(Saved entries)
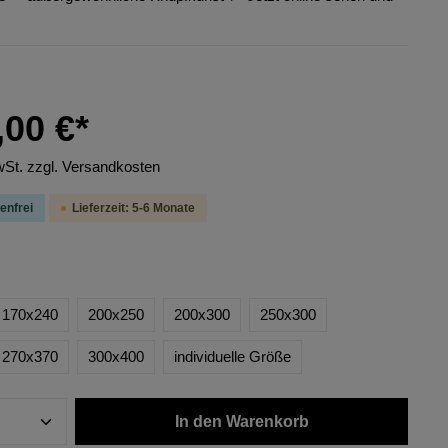
,00 €*
wSt. zzgl. Versandkosten
enfrei
Lieferzeit: 5-6 Monate
170x240
200x250
200x300
250x300
270x370
300x400
individuelle Größe
In den Warenkorb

* [Task brief]: Please copy the data shown above, line by line and exactly, omitting the images.

* [Task solution]:
,00 €*
wSt. zzgl. Versandkosten
enfrei
Lieferzeit: 5-6 Monate
170x240
200x250
200x300
250x300
270x370
300x400
individuelle Größe
In den Warenkorb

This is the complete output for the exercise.